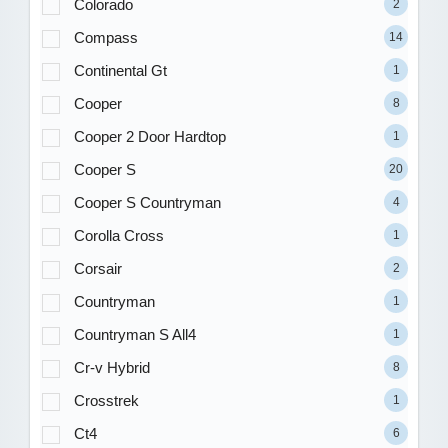
Colorado
2
Compass
14
Continental Gt
1
Cooper
8
Cooper 2 Door Hardtop
1
Cooper S
20
Cooper S Countryman
4
Corolla Cross
1
Corsair
2
Countryman
1
Countryman S All4
1
Cr-v Hybrid
8
Crosstrek
1
Ct4
6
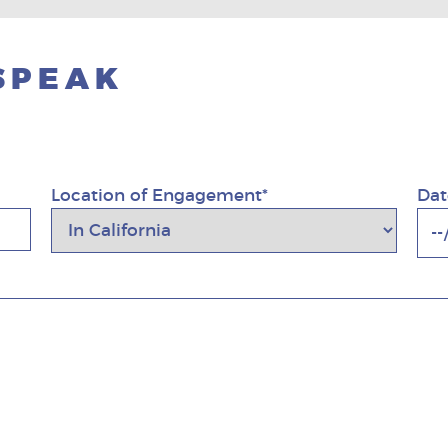
 SPEAK
Location of Engagement*
Dat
--------------------------------------------------
— EXERCISE GOAL —
For the string "Cooper", show each line of the entries above where it occurs.

— TASK SOLUTION —
Cooper
Cooper 2 Door Hardtop
Cooper S
Cooper S Countryman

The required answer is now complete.